In the framework of the research of the Solid-State Chemical Reactions group of CIC energiGUNE, an easily scalable proposal has been developed that protects against the negative effects caused by the loss of reversibility in thermochemical materials for thermal storage systems in Concentrating Solar Power (CSP) plants.

Specifically, it has been demonstrated that a suitable incorporation of silicon to the manganese oxide (Mn2O3) structure generates a protective layer on the surface of the particles that prevents them from sintering, contributing at the same time to improve the charging and discharging operations of the storage system. In this way, the reversibility of the material is improved and its durability is extremely superior to that of pure material.

The European roadmap aims to achieve a 100% renewable system by 2050. However, renewable energy sources are not manageable and storage systems are needed to make energy available even in the absence of a renewable source.

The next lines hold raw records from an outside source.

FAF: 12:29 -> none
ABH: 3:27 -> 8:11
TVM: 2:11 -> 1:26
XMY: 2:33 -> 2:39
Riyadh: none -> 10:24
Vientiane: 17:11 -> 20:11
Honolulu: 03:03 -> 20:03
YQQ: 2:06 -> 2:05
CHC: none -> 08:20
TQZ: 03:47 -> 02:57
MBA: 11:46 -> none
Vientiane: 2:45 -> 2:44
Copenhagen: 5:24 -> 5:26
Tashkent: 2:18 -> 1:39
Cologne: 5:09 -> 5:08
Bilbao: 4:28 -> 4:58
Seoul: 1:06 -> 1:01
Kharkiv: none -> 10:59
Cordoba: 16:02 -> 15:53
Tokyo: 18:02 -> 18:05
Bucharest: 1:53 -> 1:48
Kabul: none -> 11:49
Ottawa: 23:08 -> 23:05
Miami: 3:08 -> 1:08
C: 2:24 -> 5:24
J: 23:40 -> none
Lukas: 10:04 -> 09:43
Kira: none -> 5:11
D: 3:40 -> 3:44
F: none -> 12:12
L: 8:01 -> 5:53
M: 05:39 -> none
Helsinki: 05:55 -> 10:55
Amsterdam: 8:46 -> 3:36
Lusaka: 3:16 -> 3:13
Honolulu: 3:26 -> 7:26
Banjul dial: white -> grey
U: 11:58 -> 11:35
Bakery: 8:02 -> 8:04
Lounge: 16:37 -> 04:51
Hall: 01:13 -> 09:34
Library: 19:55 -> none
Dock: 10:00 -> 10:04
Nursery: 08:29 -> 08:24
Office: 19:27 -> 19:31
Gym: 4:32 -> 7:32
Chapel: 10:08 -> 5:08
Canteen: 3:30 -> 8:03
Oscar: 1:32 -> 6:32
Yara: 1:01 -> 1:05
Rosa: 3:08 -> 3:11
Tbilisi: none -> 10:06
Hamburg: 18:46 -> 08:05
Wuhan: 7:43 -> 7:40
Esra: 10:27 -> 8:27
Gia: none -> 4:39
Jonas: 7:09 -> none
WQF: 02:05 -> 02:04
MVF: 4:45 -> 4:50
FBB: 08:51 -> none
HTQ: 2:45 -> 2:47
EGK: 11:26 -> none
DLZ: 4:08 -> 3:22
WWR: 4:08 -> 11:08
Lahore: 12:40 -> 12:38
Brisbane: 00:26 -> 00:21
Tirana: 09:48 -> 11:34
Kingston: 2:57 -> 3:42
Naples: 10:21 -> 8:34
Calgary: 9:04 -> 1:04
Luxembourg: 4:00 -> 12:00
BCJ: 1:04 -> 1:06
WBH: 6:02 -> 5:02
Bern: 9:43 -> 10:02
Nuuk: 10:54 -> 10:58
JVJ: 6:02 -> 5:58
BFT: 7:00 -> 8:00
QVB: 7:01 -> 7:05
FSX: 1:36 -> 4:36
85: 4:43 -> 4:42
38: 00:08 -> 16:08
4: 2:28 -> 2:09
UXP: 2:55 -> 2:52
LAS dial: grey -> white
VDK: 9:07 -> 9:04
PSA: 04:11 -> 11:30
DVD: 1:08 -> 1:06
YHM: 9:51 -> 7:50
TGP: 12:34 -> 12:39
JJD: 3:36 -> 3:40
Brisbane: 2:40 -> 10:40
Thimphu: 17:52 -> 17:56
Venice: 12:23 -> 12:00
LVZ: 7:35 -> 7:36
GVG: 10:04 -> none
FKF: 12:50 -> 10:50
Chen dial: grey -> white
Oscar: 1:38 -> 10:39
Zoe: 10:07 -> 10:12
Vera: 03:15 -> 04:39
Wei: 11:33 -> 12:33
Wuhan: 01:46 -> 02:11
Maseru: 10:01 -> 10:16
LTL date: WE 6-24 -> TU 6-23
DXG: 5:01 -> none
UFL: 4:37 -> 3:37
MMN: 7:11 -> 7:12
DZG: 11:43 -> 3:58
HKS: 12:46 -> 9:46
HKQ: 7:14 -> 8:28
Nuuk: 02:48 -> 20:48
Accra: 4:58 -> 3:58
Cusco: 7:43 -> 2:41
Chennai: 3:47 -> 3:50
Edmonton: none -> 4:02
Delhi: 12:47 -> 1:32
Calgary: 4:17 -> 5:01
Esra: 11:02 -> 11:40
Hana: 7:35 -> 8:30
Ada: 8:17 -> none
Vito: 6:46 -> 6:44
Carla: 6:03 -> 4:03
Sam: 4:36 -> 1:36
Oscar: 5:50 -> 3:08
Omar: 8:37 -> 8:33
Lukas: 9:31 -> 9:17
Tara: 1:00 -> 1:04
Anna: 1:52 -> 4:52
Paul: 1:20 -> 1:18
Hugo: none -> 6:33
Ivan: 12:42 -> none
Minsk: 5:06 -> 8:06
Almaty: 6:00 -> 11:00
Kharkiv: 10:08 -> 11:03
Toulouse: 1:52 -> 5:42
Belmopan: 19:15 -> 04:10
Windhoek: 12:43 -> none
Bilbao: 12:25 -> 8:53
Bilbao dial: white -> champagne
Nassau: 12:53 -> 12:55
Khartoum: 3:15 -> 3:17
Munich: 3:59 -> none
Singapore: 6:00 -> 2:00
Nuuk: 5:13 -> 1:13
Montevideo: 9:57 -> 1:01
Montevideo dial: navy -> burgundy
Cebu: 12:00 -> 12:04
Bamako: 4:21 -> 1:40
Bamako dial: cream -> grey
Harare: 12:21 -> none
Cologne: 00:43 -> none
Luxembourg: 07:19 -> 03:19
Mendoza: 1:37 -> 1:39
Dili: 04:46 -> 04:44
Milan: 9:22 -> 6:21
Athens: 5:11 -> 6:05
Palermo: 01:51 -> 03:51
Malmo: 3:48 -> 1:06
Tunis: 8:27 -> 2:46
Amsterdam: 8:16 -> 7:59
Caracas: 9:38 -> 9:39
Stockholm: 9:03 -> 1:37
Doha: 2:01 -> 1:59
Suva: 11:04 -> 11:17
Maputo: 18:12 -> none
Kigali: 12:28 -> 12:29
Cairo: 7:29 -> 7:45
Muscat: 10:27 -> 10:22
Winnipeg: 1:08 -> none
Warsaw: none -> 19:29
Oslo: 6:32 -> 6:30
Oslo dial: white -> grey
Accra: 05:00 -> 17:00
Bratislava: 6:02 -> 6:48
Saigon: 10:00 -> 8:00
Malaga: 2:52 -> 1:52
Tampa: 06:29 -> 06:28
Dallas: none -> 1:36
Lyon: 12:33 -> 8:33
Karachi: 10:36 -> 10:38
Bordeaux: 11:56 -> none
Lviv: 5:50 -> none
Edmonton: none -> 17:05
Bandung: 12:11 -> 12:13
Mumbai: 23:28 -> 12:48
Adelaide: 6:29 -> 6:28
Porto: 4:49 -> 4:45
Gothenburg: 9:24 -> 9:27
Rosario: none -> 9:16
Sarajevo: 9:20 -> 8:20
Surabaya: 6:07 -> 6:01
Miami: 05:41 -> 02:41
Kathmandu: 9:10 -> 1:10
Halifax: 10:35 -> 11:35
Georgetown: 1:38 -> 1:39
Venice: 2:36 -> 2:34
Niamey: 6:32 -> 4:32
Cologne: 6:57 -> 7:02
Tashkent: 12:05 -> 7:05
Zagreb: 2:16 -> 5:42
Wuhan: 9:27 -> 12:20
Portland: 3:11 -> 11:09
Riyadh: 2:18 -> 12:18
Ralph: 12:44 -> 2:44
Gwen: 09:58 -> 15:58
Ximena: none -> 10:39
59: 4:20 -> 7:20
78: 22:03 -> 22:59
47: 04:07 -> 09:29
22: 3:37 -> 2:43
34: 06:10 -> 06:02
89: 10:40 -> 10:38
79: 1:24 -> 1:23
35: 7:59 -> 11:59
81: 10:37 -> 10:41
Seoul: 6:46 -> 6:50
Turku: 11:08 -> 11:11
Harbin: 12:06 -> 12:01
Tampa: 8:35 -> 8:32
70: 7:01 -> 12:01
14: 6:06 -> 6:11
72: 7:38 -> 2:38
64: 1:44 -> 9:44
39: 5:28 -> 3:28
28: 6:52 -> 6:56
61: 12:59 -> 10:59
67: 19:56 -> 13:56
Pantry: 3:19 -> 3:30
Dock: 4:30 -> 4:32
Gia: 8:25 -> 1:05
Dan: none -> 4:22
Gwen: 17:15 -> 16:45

One of the great advantages of CSP plants is that they are capable of storing large amounts of energy at competitive costs. In fact, the first CSP tower power plant developed by the Spanish engineering company Sener recently demonstrated that it was possible to maintain its production for 24 hours without interruption.  However, the cost of renewable energies has been and continues to be the main handicap holding back their massive implementation, and for this reason, the scientific community has spent years researching systems that contribute to reduce the cost of the technology.

Thermal storage in CSP plants

CSP plants capture energy from the sun, which is used to heat a fluid that is later used to generate electricity through a turbogenerator. In addition, almost all new CSP plants incorporate a thermal storage system that allows production to be extended even after sunset.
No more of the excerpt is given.